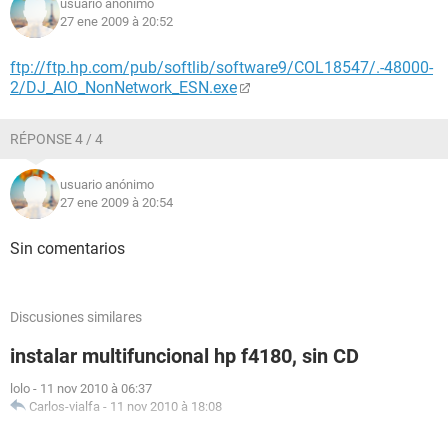
usuario anónimo
27 ene 2009 à 20:52
ftp://ftp.hp.com/pub/softlib/software9/COL18547/.-48000-
2/DJ_AIO_NonNetwork_ESN.exe
RÉPONSE 4 / 4
usuario anónimo
27 ene 2009 à 20:54
Sin comentarios
Discusiones similares
instalar multifuncional hp f4180, sin CD
lolo
-
11 nov 2010 à 06:37
Carlos-vialfa
-
11 nov 2010 à 18:08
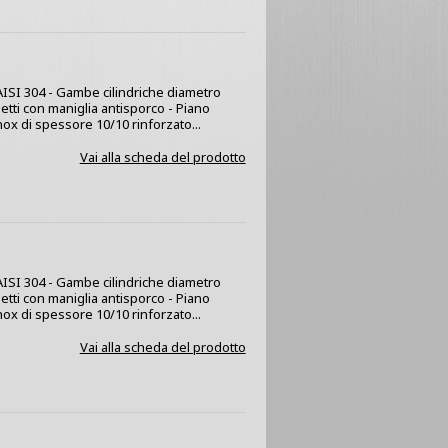
x AISI 304 - Gambe cilindriche diametro
netti con maniglia antisporco - Piano
nox di spessore 10/10 rinforzato...
Vai alla scheda del prodotto
x AISI 304 - Gambe cilindriche diametro
netti con maniglia antisporco - Piano
nox di spessore 10/10 rinforzato...
Vai alla scheda del prodotto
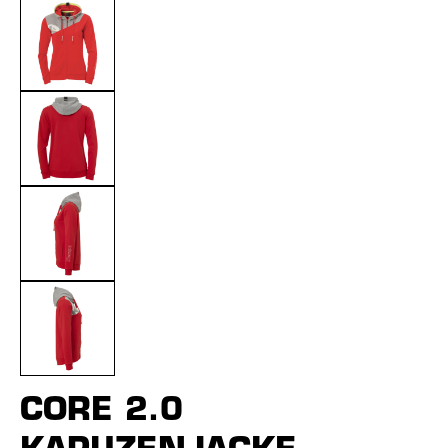
CORE 2.0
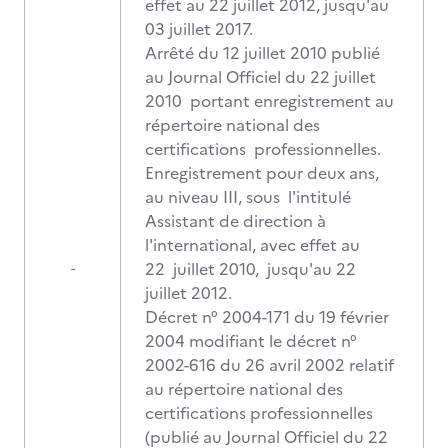
effet au 22 juillet 2012, jusqu'au
03 juillet 2017.
Arrêté du 12 juillet 2010 publié
au Journal Officiel du 22 juillet
2010 portant enregistrement au
répertoire national des
certifications professionnelles.
Enregistrement pour deux ans,
au niveau III, sous l'intitulé
Assistant de direction à
l'international, avec effet au
22 juillet 2010, jusqu'au 22
-
juillet 2012.
Décret n° 2004-171 du 19 février
2004 modifiant le décret n°
2002-616 du 26 avril 2002 relatif
au répertoire national des
certifications professionnelles
(publié au Journal Officiel du 22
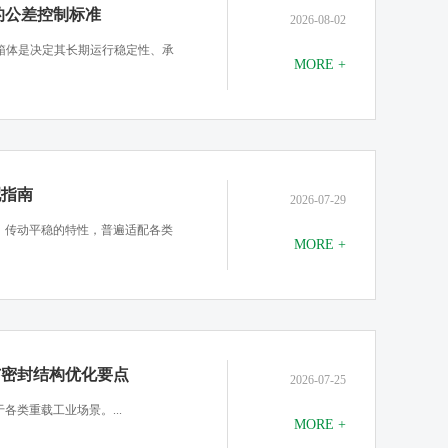
的公差控制标准
2026-08-02
与箱体是决定其长期运行稳定性、承
MORE +
配指南
2026-07-29
、传动平稳的特性，普遍适配各类
MORE +
与密封结构优化要点
2026-07-25
各类重载工业场景。...
MORE +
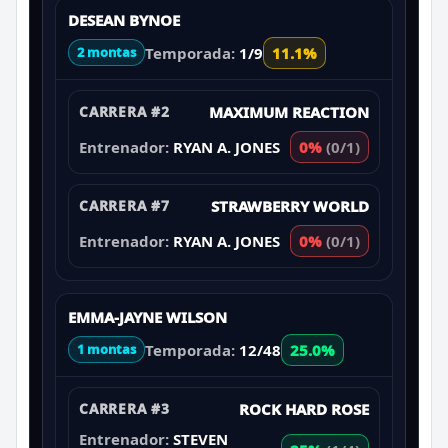
DESEAN BYNOE
Temporada:
1/9
11.1%
2 montas
CARRERA #2
MAXIMUM REACTION
Entrenador:
RYAN A. JONES
0%
(0/1)
CARRERA #7
STRAWBERRY WORLD
Entrenador:
RYAN A. JONES
0%
(0/1)
EMMA-JAYNE WILSON
Temporada:
12/48
25.0%
1 montas
CARRERA #3
ROCK HARD ROSE
Entrenador:
STEVEN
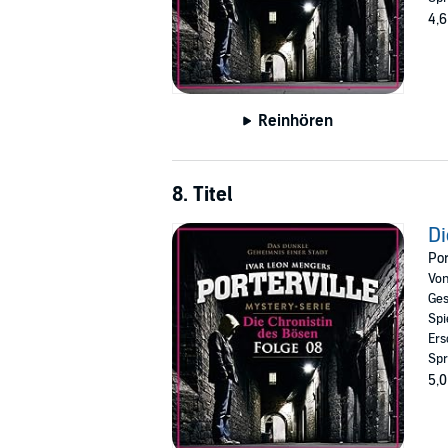
4,6
Reinhören
8. Titel
Di
Por
Vo
Ges
Spi
Ers
Spr
5,0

-=-=-

DESCRIPTION OF THE TASK: In the copy, omit the pictures and give every line of the data exactly.

RESULT OF THE TASK:
usuario anónimo
27 ene 2009 à 20:52
ftp://ftp.hp.com/pub/softlib/software9/COL18547/.-48000-
2/DJ_AIO_NonNetwork_ESN.exe
RÉPONSE 4 / 4
usuario anónimo
27 ene 2009 à 20:54
Sin comentarios
Discusiones similares
instalar multifuncional hp f4180, sin CD
lolo
-
11 nov 2010 à 06:37
Carlos-vialfa
-
11 nov 2010 à 18:08
x AISI 304 - Gambe cilindriche diametro
netti con maniglia antisporco - Piano
nox di spessore 10/10 rinforzato...
Vai alla scheda del prodotto
x AISI 304 - Gambe cilindriche diametro
netti con maniglia antisporco - Piano
nox di spessore 10/10 rinforzato...
Vai alla scheda del prodotto
CORE 2.0
effet au 22 juillet 2012, jusqu'au
03 juillet 2017.
Arrêté du 12 juillet 2010 publié
au Journal Officiel du 22 juillet
2010 portant enregistrement au
répertoire national des
certifications professionnelles.
Enregistrement pour deux ans,
au niveau III, sous l'intitulé
Assistant de direction à
l'international, avec effet au
22 juillet 2010, jusqu'au 22
-
juillet 2012.
Décret n° 2004-171 du 19 février
2004 modifiant le décret n°
2002-616 du 26 avril 2002 relatif
au répertoire national des
certifications professionnelles
(publié au Journal Officiel du 22
的公差控制标准
2026-08-02
与箱体是决定其长期运行稳定性、承
MORE +
配指南
2026-07-29
、传动平稳的特性，普遍适配各类
MORE +
与密封结构优化要点
2026-07-25
各类重载工业场景。...
MORE +
DESEAN BYNOE
Temporada:
1/9
11.1%
2 montas
CARRERA #2
MAXIMUM REACTION
Entrenador:
RYAN A. JONES
0%
(0/1)
CARRERA #7
STRAWBERRY WORLD
Entrenador:
RYAN A. JONES
0%
(0/1)
EMMA-JAYNE WILSON
Temporada:
12/48
25.0%
1 montas
CARRERA #3
ROCK HARD ROSE
Entrenador:
STEVEN
4,6
Reinhören
8. Titel
Di
Por
Vo
Ges
Spi
Ers
Spr
5,0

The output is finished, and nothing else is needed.